By Nathan Mass. Stanford University.
The entertainment industry and its predominant content providers have found themselves in an unusual predicament. Demand for their product is high but innovations in computing and home viewing technologies threaten to derail long-standing industry practices, revenue models, and the sustainability of the industry itself. Major production studios have been noticeably reactionary in response to innovation and, as a result, find themselves behind the curve in capturing consumer surplus while laying minimal groundwork for future expansion. As theatre going audiences dwindle and free online content becomes widely accessible it is obvious that the industry is in need of a strategic overhaul to handle dynamic technology and changing entertainment consumption habits. This paper will outline the historical trajectory of the entertainment industry and draw on contemporary research to posit a viable business strategy that will keep content providers competitive in the future.

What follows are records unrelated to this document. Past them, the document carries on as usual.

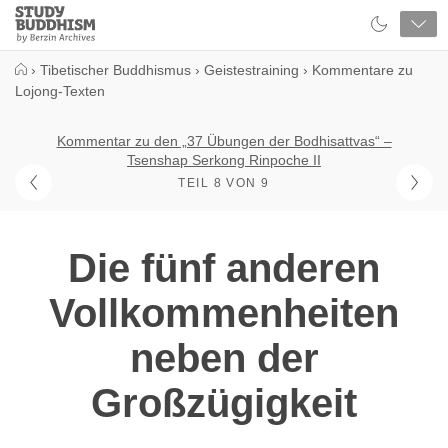
Close
Study
Buddhism
Home
›
Tibetischer Buddhismus
›
Geistestraining
›
Kommentare zu
Lojong-Texten
Kommentar zu den „37 Übungen der Bodhisattvas“ –
Tsenshap Serkong Rinpoche II
TEIL 8 VON 9
Die fünf anderen
Vollkommenheiten
neben der
Großzügigkeit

The remainder of this paper is organized in four sections. Section 2 provides contextual analysis of standard revenue models, applicable viewing mediums, demand changes, and the advent of the internet and peer-to-peer file-sharing. In section 3, the current challenges facing content providers will be further explored. Section 4 is dedicated to bridging the missing market phenomenon between providers and consumers with particular focus on new revenue strategies to handle dynamic technological and consumer changes. Section 5 concludes the paper.